Housing New Zealand tenants could face stricter rules on dog ownership as the agency reviews its policy to cut staff time and costs.
The cost and health and safety risks associated with dogs, as well the difficulty with placing dog owners in state houses has prompted the policy review - which has raised concerns that tenants could be forced to give up their dogs.
A Housing New Zealand spokesman said the review would address issues such as how much harder it was to find state houses for dog owners, and for them to move to a private rental where often dogs weren't permitted.
A policy change could affect up to half of Housing New Zealand's 69,000 properties.
The spokesman said dogs added "significant costs" for taxpayers in terms of staff time and in repairing damage done by dogs.
Housing New Zealand also identified vet bills, clearing flea infestations, dog bites and the stress associated with dog complaints from neighbours or the public as other risks.
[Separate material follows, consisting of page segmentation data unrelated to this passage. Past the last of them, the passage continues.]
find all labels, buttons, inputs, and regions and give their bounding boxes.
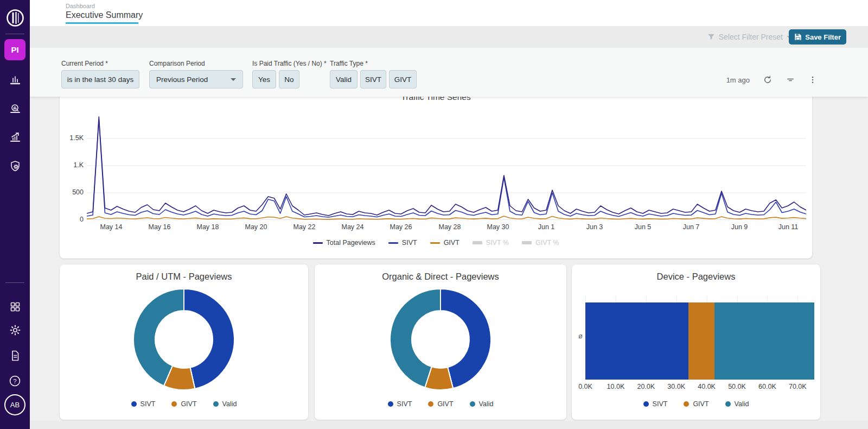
legend-item-sivt[interactable]: SIVT: [388, 239, 417, 247]
sidebar-item-help[interactable]: ?: [0, 374, 30, 388]
save-filter-label: Save Filter: [805, 33, 841, 41]
legend-item-valid[interactable]: Valid: [213, 400, 237, 408]
legend-item-sivt[interactable]: SIVT: [643, 400, 668, 408]
legend-item-sivt[interactable]: SIVT %: [473, 239, 509, 247]
settings-gear-icon: [9, 324, 22, 337]
series-total-pageviews: [87, 117, 806, 216]
x-tick: Jun 9: [723, 223, 756, 231]
traffic-type-givt-button[interactable]: GIVT: [389, 70, 417, 89]
sidebar-item-protection[interactable]: [0, 159, 30, 173]
organic-direct-pageviews-card: Organic & Direct - Pageviews SIVTGIVTVal…: [315, 264, 566, 420]
legend-dot: [213, 401, 219, 407]
traffic-time-series-card: Traffic Time Series 05001.K1.5K May 14Ma…: [60, 91, 812, 258]
is-paid-traffic-label: Is Paid Traffic (Yes / No) *: [252, 60, 327, 67]
category-label: ø: [578, 332, 583, 340]
legend-item-valid[interactable]: Valid: [725, 400, 749, 408]
x-tick: 30.0K: [665, 383, 688, 390]
y-axis-ticks: 05001.K1.5K: [60, 106, 84, 220]
stripes-circle-logo-icon: [5, 8, 25, 28]
workspace-pi-button[interactable]: PI: [4, 39, 25, 60]
legend-item-givt[interactable]: GIVT %: [522, 239, 559, 247]
stacked-bar-plot[interactable]: [585, 296, 814, 380]
chart-legend: SIVTGIVTValid: [315, 400, 566, 408]
legend-item-totalpageviews[interactable]: Total Pageviews: [313, 239, 375, 247]
legend-item-sivt[interactable]: SIVT: [131, 400, 156, 408]
x-tick: May 28: [433, 223, 466, 231]
bar-segment-sivt[interactable]: [585, 302, 688, 380]
bar-chart-icon: [9, 73, 22, 86]
breadcrumb: Dashboard: [66, 3, 95, 9]
x-tick: 60.0K: [755, 383, 779, 390]
y-tick: 1.K: [60, 161, 84, 169]
filter-lines-icon[interactable]: [786, 75, 795, 85]
traffic-type-valid-button[interactable]: Valid: [330, 70, 358, 89]
traffic-type-sivt-button[interactable]: SIVT: [360, 70, 386, 89]
legend-dot: [388, 401, 393, 407]
comparison-period-label: Comparison Period: [149, 60, 205, 67]
refresh-icon[interactable]: [763, 75, 773, 85]
legend-label: GIVT: [181, 400, 196, 408]
traffic-type-label: Traffic Type *: [330, 60, 368, 67]
app-logo[interactable]: [0, 8, 30, 28]
legend-item-givt[interactable]: GIVT: [171, 400, 196, 408]
sidebar-item-settings[interactable]: [0, 323, 30, 337]
sidebar-divider-top: [5, 34, 24, 34]
kebab-menu-icon[interactable]: [808, 75, 817, 85]
sidebar-item-search-analytics[interactable]: [0, 102, 30, 116]
current-period-label: Current Period *: [61, 60, 108, 67]
donut-chart[interactable]: [131, 286, 237, 393]
legend-item-givt[interactable]: GIVT: [428, 400, 453, 408]
bar-segment-valid[interactable]: [714, 302, 815, 380]
legend-dot: [643, 401, 649, 407]
donut-chart[interactable]: [387, 286, 494, 393]
sidebar-item-growth-report[interactable]: [0, 130, 30, 144]
x-tick: May 30: [482, 223, 514, 231]
series-sivt: [87, 119, 806, 217]
save-floppy-icon: [794, 33, 802, 41]
is-paid-yes-button[interactable]: Yes: [252, 70, 276, 89]
legend-swatch: [388, 242, 398, 244]
save-filter-button[interactable]: Save Filter: [789, 29, 846, 45]
legend-label: SIVT %: [486, 239, 509, 247]
legend-dot: [725, 401, 731, 407]
sidebar-item-apps[interactable]: [0, 300, 30, 314]
legend-item-givt[interactable]: GIVT: [430, 239, 459, 247]
last-refresh-text: 1m ago: [726, 76, 750, 84]
help-icon: ?: [8, 374, 22, 388]
title-underline: [66, 22, 138, 24]
chevron-down-icon: [231, 78, 236, 81]
apps-grid-icon: [9, 300, 22, 313]
bar-segment-givt[interactable]: [688, 302, 714, 380]
comparison-period-value: Previous Period: [156, 75, 208, 84]
funnel-icon: [707, 33, 715, 41]
legend-swatch: [313, 242, 323, 244]
is-paid-no-button[interactable]: No: [279, 70, 299, 89]
avatar[interactable]: AB: [4, 394, 25, 415]
sidebar: PI: [0, 0, 30, 429]
document-icon: [9, 349, 22, 362]
x-tick: Jun 7: [675, 223, 707, 231]
x-tick: May 24: [336, 223, 369, 231]
legend-label: Valid: [735, 400, 749, 408]
comparison-period-select[interactable]: Previous Period: [149, 70, 243, 89]
legend-dot: [131, 401, 137, 407]
select-filter-preset-dropdown[interactable]: Select Filter Preset: [707, 26, 792, 48]
legend-label: SIVT: [397, 400, 412, 408]
y-tick: 1.5K: [60, 134, 84, 142]
legend-label: SIVT: [402, 239, 417, 247]
time-series-plot[interactable]: [87, 106, 806, 220]
current-period-input[interactable]: is in the last 30 days: [61, 70, 139, 89]
legend-label: GIVT: [437, 400, 453, 408]
x-tick: May 22: [288, 223, 321, 231]
growth-chart-icon: [9, 131, 22, 144]
x-tick: Jun 1: [530, 223, 563, 231]
sidebar-item-docs[interactable]: [0, 349, 30, 363]
legend-swatch: [473, 241, 482, 244]
legend-item-givt[interactable]: GIVT: [684, 400, 709, 408]
legend-item-sivt[interactable]: SIVT: [388, 400, 412, 408]
x-tick: 10.0K: [604, 383, 628, 390]
legend-label: GIVT %: [535, 239, 559, 247]
sidebar-item-bar-chart[interactable]: [0, 73, 30, 87]
sidebar-divider-bottom: [5, 282, 24, 283]
legend-item-valid[interactable]: Valid: [470, 400, 494, 408]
Under the current policy tenants have to get permission from Housing New Zealand to have a dog on the property and the owner must prove it is registered and vaccinated.
But Hauraki-Waikato MP Nanaia Mahuta said responsible dog owners shouldn't be penalised because of irresponsible dog owners.
"Housing New Zealand needs to take into consideration that responsible dog owners are taking the required steps to ensure they are looking after the dog on their property and that dog isn't a harm to anyone."
She had not heard from tenants in her electorate about the current policy, so could not gauge whether it was working.
Royal New Zealand SPCA president Bob Kerridge said a change in the policy could make it even harder than it already was for Housing New Zealand tenants to have dogs.
"What they are doing is depriving families of the enjoyment of having an animal. I think any measures that deprive people of that enjoyment are not to be applauded in any shape or form.
"Unless they were causing a problem I think that would be very unfair."
He urged Housing New Zealand to talk to the SPCA about its policy review, and suggested it considered the size and breed of dog when writing the rules.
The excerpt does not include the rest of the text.